> Task
Repeat, word for word, every line from the line holding "банальністю та" through the final line of the entries below. Skip all pictures.

*** Opening Data ***

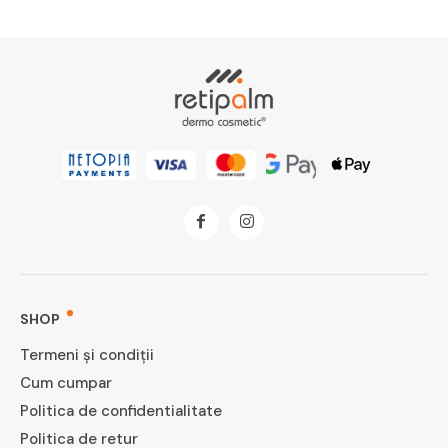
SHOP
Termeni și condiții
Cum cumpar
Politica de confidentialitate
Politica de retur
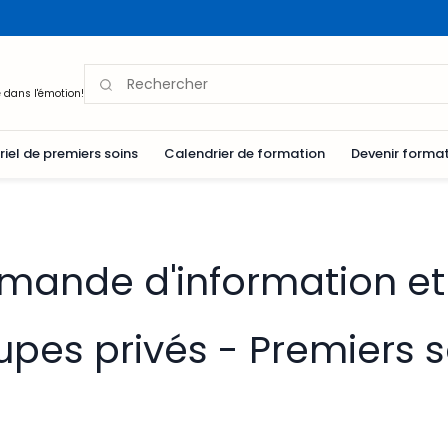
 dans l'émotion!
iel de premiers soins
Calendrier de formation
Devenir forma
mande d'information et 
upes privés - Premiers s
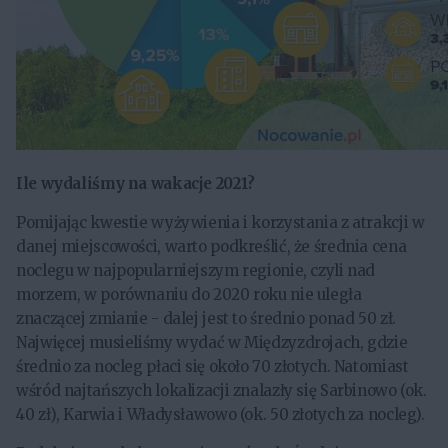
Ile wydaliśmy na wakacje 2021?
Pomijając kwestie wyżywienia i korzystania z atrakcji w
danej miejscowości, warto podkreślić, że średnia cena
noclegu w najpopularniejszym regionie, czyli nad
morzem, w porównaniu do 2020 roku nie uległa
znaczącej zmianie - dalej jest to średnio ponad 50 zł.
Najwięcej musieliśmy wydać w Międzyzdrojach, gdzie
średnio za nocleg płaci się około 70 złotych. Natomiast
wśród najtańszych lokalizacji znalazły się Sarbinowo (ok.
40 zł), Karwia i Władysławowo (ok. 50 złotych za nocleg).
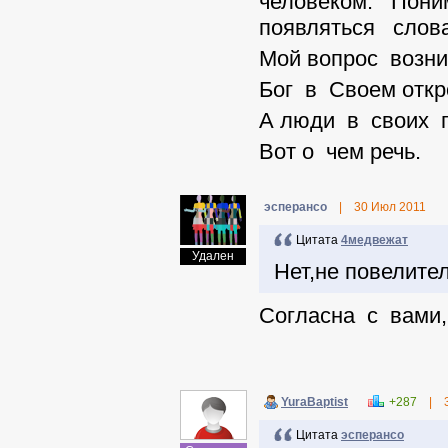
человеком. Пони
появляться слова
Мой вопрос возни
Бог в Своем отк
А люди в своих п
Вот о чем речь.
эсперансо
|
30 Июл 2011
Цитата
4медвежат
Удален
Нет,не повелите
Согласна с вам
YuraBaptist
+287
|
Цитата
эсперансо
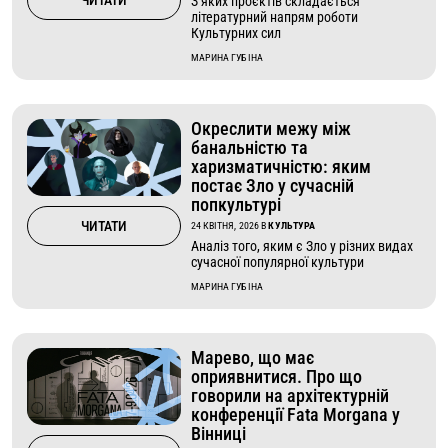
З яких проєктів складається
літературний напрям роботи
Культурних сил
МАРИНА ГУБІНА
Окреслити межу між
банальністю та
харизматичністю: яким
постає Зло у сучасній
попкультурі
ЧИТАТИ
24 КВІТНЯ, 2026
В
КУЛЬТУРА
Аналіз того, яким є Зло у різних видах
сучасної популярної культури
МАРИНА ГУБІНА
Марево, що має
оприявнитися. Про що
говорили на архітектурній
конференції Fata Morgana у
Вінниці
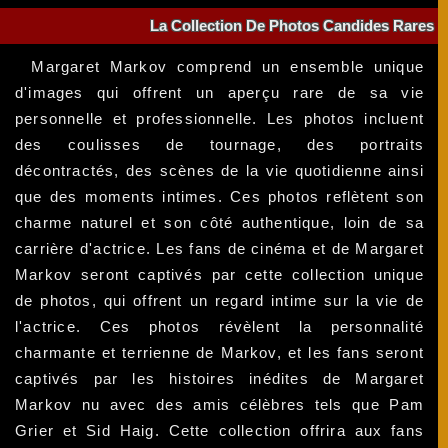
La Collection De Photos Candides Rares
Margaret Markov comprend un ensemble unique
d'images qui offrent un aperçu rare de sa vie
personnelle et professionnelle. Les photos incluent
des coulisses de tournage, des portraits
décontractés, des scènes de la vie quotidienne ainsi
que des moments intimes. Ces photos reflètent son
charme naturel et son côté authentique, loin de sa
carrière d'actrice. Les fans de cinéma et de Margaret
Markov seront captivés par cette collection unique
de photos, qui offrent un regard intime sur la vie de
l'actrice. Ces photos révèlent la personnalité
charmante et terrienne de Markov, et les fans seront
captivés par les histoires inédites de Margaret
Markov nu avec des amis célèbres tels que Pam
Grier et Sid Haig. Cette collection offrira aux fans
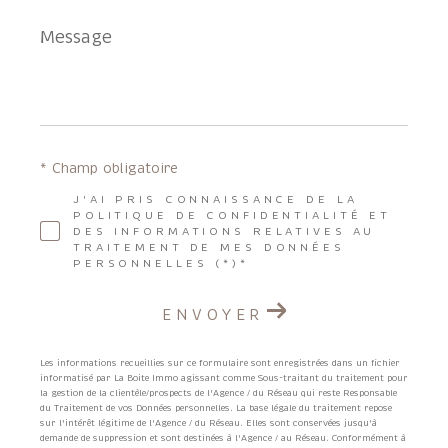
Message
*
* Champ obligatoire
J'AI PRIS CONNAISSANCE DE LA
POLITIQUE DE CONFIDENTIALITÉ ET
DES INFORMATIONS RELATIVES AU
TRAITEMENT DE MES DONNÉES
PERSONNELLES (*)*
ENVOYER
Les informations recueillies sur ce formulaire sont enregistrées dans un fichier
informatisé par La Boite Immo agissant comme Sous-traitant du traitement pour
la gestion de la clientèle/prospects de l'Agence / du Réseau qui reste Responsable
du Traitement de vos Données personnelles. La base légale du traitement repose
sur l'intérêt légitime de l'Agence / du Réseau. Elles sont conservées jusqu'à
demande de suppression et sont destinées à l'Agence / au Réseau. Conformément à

*** Closing Data ***

> Response area
банальністю та
харизматичністю: яким
постає Зло у сучасній
попкультурі
ЧИТАТИ
24 КВІТНЯ, 2026
В
КУЛЬТУРА
Аналіз того, яким є Зло у різних видах
сучасної популярної культури
МАРИНА ГУБІНА
Марево, що має
оприявнитися. Про що
говорили на архітектурній
конференції Fata Morgana у
Вінниці
La Collection De Photos Candides Rares
Margaret Markov comprend un ensemble unique
d'images qui offrent un aperçu rare de sa vie
personnelle et professionnelle. Les photos incluent
des coulisses de tournage, des portraits
décontractés, des scènes de la vie quotidienne ainsi
que des moments intimes. Ces photos reflètent son
charme naturel et son côté authentique, loin de sa
carrière d'actrice. Les fans de cinéma et de Margaret
Markov seront captivés par cette collection unique
de photos, qui offrent un regard intime sur la vie de
l'actrice. Ces photos révèlent la personnalité
charmante et terrienne de Markov, et les fans seront
captivés par les histoires inédites de Margaret
Markov nu avec des amis célèbres tels que Pam
Grier et Sid Haig. Cette collection offrira aux fans
Message
*
* Champ obligatoire
J'AI PRIS CONNAISSANCE DE LA
POLITIQUE DE CONFIDENTIALITÉ ET
DES INFORMATIONS RELATIVES AU
TRAITEMENT DE MES DONNÉES
PERSONNELLES (*)*
ENVOYER
Les informations recueillies sur ce formulaire sont enregistrées dans un fichier
informatisé par La Boite Immo agissant comme Sous-traitant du traitement pour
la gestion de la clientèle/prospects de l'Agence / du Réseau qui reste Responsable
du Traitement de vos Données personnelles. La base légale du traitement repose
sur l'intérêt légitime de l'Agence / du Réseau. Elles sont conservées jusqu'à
demande de suppression et sont destinées à l'Agence / au Réseau. Conformément à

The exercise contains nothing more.